= TASK DIRECTIONS =
Would you filter these records and copy every line that has the word "site"?

[SUPPLIED INFORMATION]

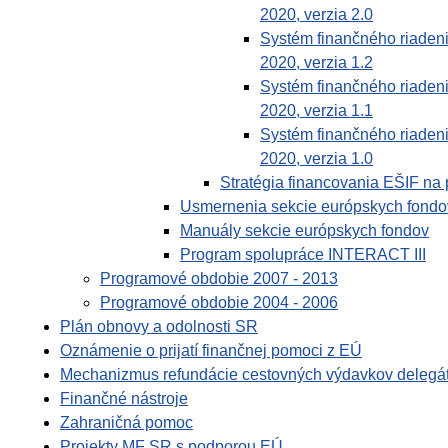
2020, verzia 2.0
Systém finančného riaden
2020, verzia 1.2
Systém finančného riaden
2020, verzia 1.1
Systém finančného riaden
2020, verzia 1.0
Stratégia financovania EŠIF na
Usmernenia sekcie európskych fondo
Manuály sekcie európskych fondov
Program spolupráce INTERACT III
Programové obdobie 2007 - 2013
Programové obdobie 2004 - 2006
Plán obnovy a odolnosti SR
Oznámenie o prijatí finančnej pomoci z EÚ
Mechanizmus refundácie cestovných výdavkov delegá
Finančné nástroje
Zahraničná pomoc
Projekty MF SR s podporou EÚ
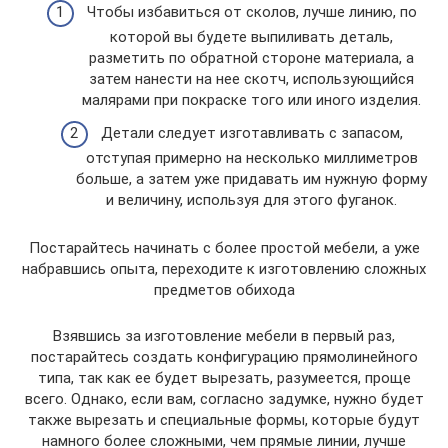
Чтобы избавиться от сколов, лучше линию, по
которой вы будете выпиливать деталь,
разметить по обратной стороне материала, а
затем нанести на нее скотч, использующийся
малярами при покраске того или иного изделия.
Детали следует изготавливать с запасом,
отступая примерно на несколько миллиметров
больше, а затем уже придавать им нужную форму
и величину, используя для этого фуганок.
Постарайтесь начинать с более простой мебели, а уже
набравшись опыта, переходите к изготовлению сложных
предметов обихода
Взявшись за изготовление мебели в первый раз,
постарайтесь создать конфигурацию прямолинейного
типа, так как ее будет вырезать, разумеется, проще
всего. Однако, если вам, согласно задумке, нужно будет
также вырезать и специальные формы, которые будут
намного более сложными, чем прямые линии, лучше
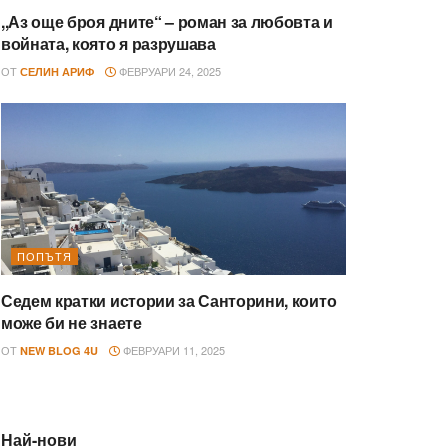
,,Аз още броя дните“ – роман за любовта и
войната, която я разрушава
ОТ
ФЕВРУАРИ 24, 2025
СЕЛИН АРИФ
ПОПЪТЯ
Седем кратки истории за Санторини, които
може би не знаете
ОТ
ФЕВРУАРИ 11, 2025
NEW BLOG 4U
Най-нови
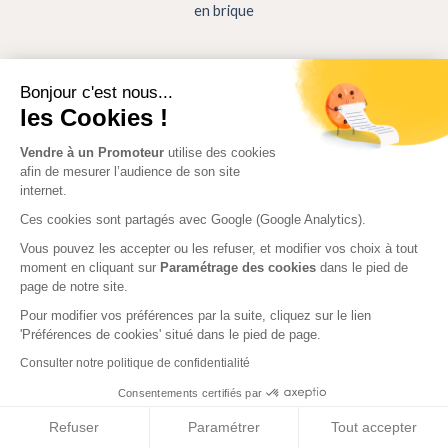
en brique
Bonjour c'est nous...
les Cookies !
Vendre à un Promoteur
utilise des cookies
afin de mesurer l’audience de son site
internet.
Ces cookies sont partagés avec Google (Google Analytics).
Vous pouvez les accepter ou les refuser, et modifier vos choix à tout
moment en cliquant sur
Paramétrage des cookies
dans le pied de
page de notre site.
L'abattement exceptionnel sur les plus-values étendu aux
Pour modifier vos préférences par la suite, cliquez sur le lien
communes de taille moyenne
'Préférences de cookies' situé dans le pied de page.
Consulter notre politique de confidentialité
Consentements certifiés par
Refuser
Paramétrer
Tout accepter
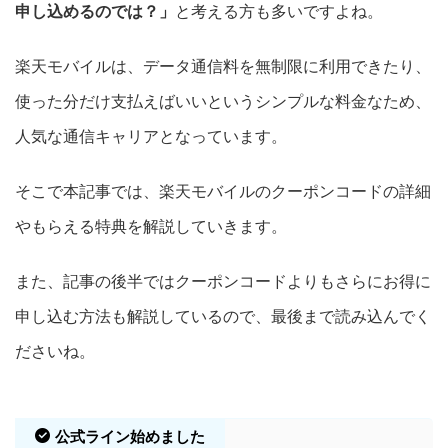
申し込めるのでは？」
と考える方も多いですよね。
楽天モバイルは、データ通信料を無制限に利用できたり、
使った分だけ支払えばいいというシンプルな料金なため、
人気な通信キャリアとなっています。
そこで本記事では、楽天モバイルのクーポンコードの詳細
やもらえる特典を解説していきます。
また、記事の後半ではクーポンコードよりもさらにお得に
申し込む方法も解説しているので、最後まで読み込んでく
ださいね。
公式ライン始めました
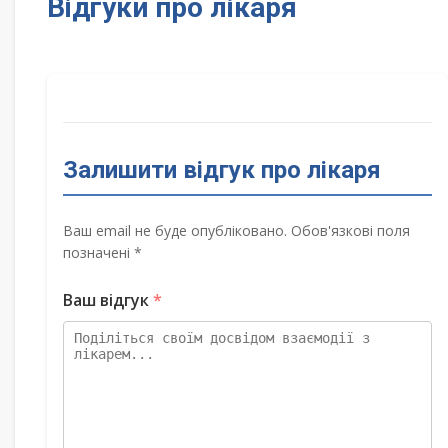
Відгуки про лікаря
Залишити відгук про лікаря
Ваш email не буде опубліковано. Обов'язкові поля
позначені *
Ваш відгук
*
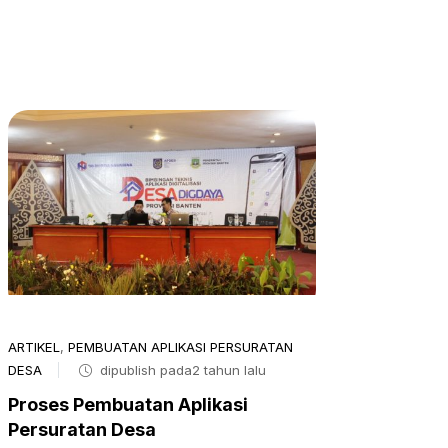
ARTIKEL
,
PEMBUATAN APLIKASI PERSURATAN
DESA
dipublish pada2 tahun lalu
Proses Pembuatan Aplikasi
Persuratan Desa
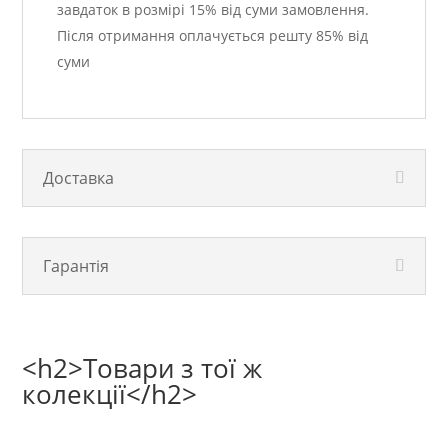
завдаток в розмірі 15% від суми замовлення.
Після отримання оплачується решту 85% від
суми
Доставка
Гарантія
<h2>Товари з тої ж
колекції</h2>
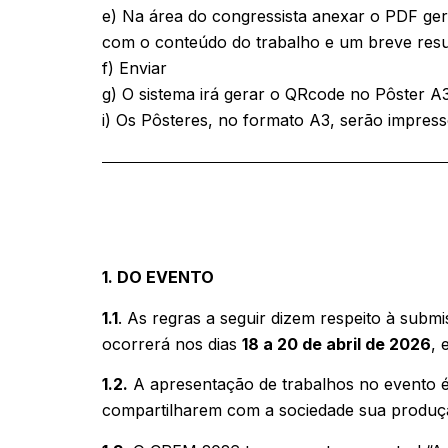
e) Na área do congressista anexar o PDF ge
com o conteúdo do trabalho e um breve res
f) Enviar
g) O sistema irá gerar o QRcode no Pôster A
i) Os Pôsteres, no formato A3, serão impres
1. DO EVENTO
1.1
. As regras a seguir dizem respeito à sub
ocorrerá nos dias
18 a 20 de abril de 2026
, 
1.2.
A apresentação de trabalhos no evento é
compartilharem com a sociedade sua produção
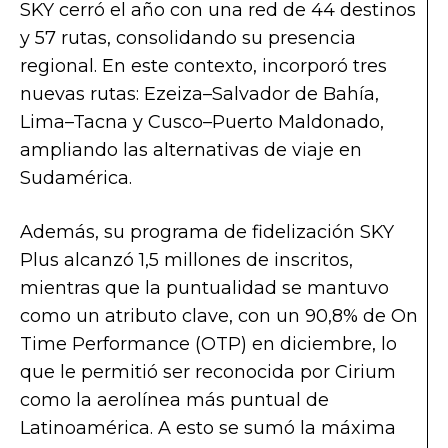
SKY cerró el año con una red de 44 destinos
y 57 rutas, consolidando su presencia
regional. En este contexto, incorporó tres
nuevas rutas: Ezeiza–Salvador de Bahía,
Lima–Tacna y Cusco–Puerto Maldonado,
ampliando las alternativas de viaje en
Sudamérica.
Además, su programa de fidelización SKY
Plus alcanzó 1,5 millones de inscritos,
mientras que la puntualidad se mantuvo
como un atributo clave, con un 90,8% de
On
Time Performance (OTP) en diciembre, lo
que le permitió ser reconocida por
Cirium
como la aerolínea más puntual de
Latinoamérica. A esto se sumó la máxima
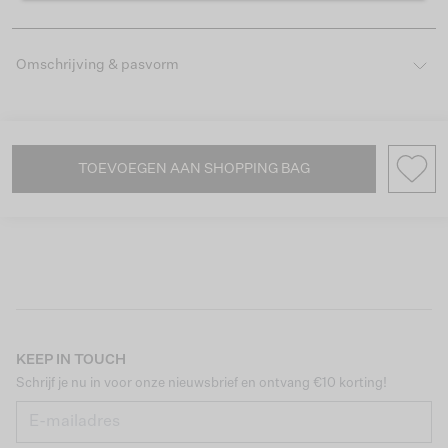
Omschrijving & pasvorm
TOEVOEGEN AAN SHOPPING BAG
KEEP IN TOUCH
Schrijf je nu in voor onze nieuwsbrief en ontvang €10 korting!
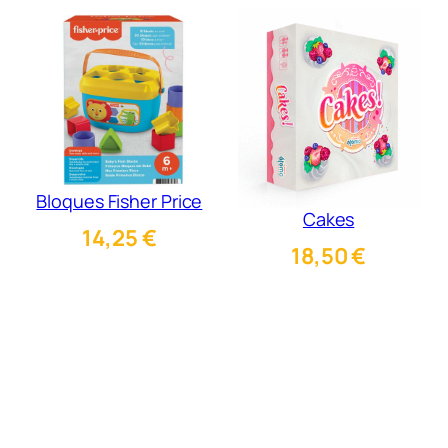
Bloques Fisher Price
Cakes
14,25
€
18,50
€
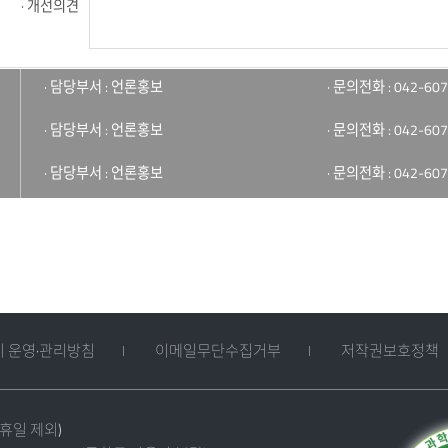
· 개선의견
· 담당부서 : 언론홍보
· 문의전화 : 042-607
· 담당부서 : 언론홍보
· 문의전화 : 042-607
· 담당부서 : 언론홍보
· 문의전화 : 042-607
 운영·관리방침
이메일무단수집거부
저작권보호정책
공휴일 제외)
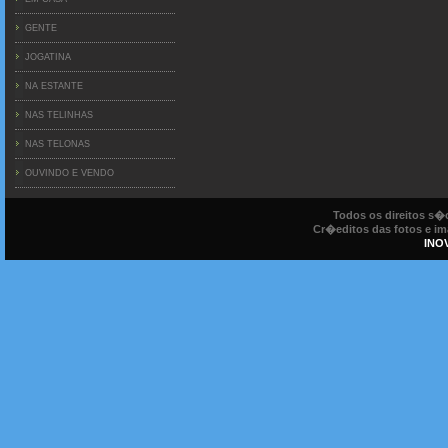
GENTE
JOGATINA
NA ESTANTE
NAS TELINHAS
NAS TELONAS
OUVINDO E VENDO
Todos os direitos s
Cr�editos das fotos e ima
INO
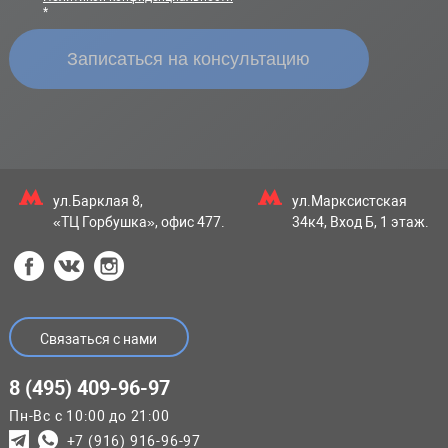
*
ул.Барклая 8,
ул.Марксистская
«ТЦ Горбушка», офис 477.
34к4, Вход Б, 1 этаж.
Связаться с нами
8 (495) 409-96-97
Пн-Вс с 10:00 до 21:00
+7 (916) 916-96-97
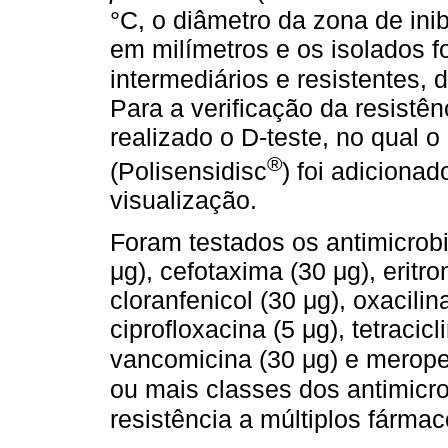
°C, o diâmetro da zona de inib
em milímetros e os isolados f
intermediários e resistentes, 
Para a verificação da resistên
realizado o D-teste, no qual o
®
(Polisensidisc
) foi adiciona
visualização.
Foram testados os antimicrobi
μg), cefotaxima (30 μg), eritro
cloranfenicol (30 μg), oxacilin
ciprofloxacina (5 μg), tetracicl
vancomicina (30 μg) e merop
ou mais classes dos antimicro
resistência a múltiplos fárma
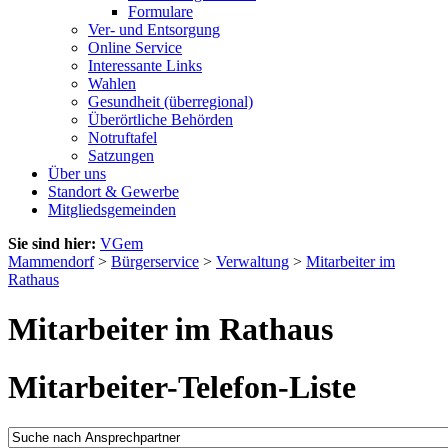
Formulare
Ver- und Entsorgung
Online Service
Interessante Links
Wahlen
Gesundheit (überregional)
Überörtliche Behörden
Notruftafel
Satzungen
Über uns
Standort & Gewerbe
Mitgliedsgemeinden
Sie sind hier:
VGem
Mammendorf
>
Bürgerservice
>
Verwaltung
>
Mitarbeiter im
Rathaus
Mitarbeiter im Rathaus
Mitarbeiter-Telefon-Liste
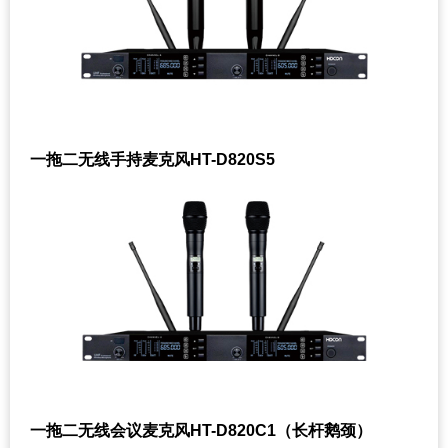
一拖二无线手持麦克风HT-D820S5
一拖二无线会议麦克风HT-D820C1（长杆鹅颈）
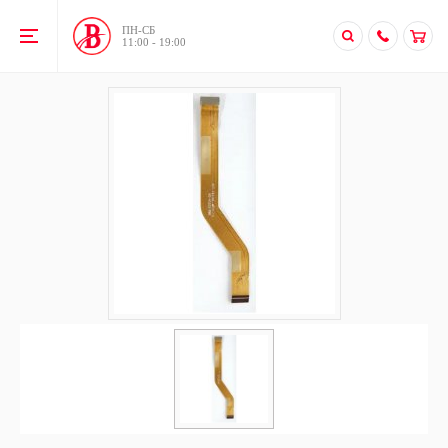
ПН-CБ
11:00 - 19:00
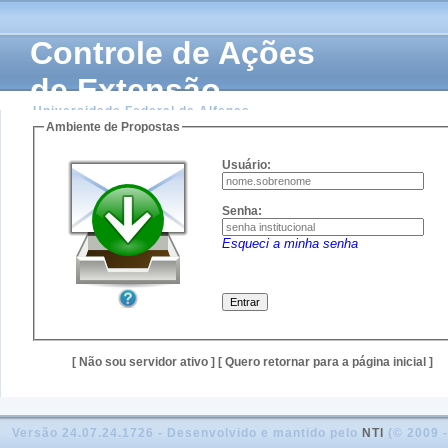
Controle de Ações
de Extensão
Universidade Federal de Alfenas
Ambiente de Propostas
Usuário:
Senha:
Esqueci a minha senha
[ Não sou servidor ativo ]
[ Quero retornar para a página inicial ]
Versão 24.07.24.1726 - Desenvolvido e mantido pelo
NTI
(© 2009 -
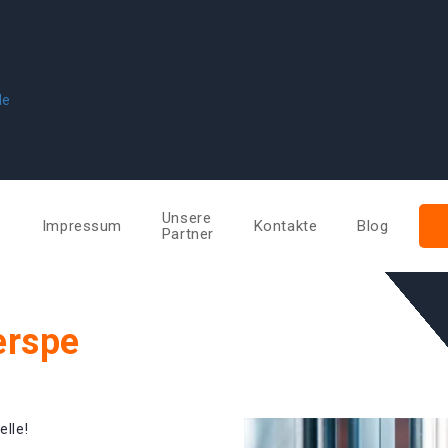
de
Unsere
e
Impressum
Kontakte
Blog
Partner
erspe
elle!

[/SUPPLIED INFORMATION]

= ANSWER SECTION =
afin de mesurer l’audience de son site
page de notre site.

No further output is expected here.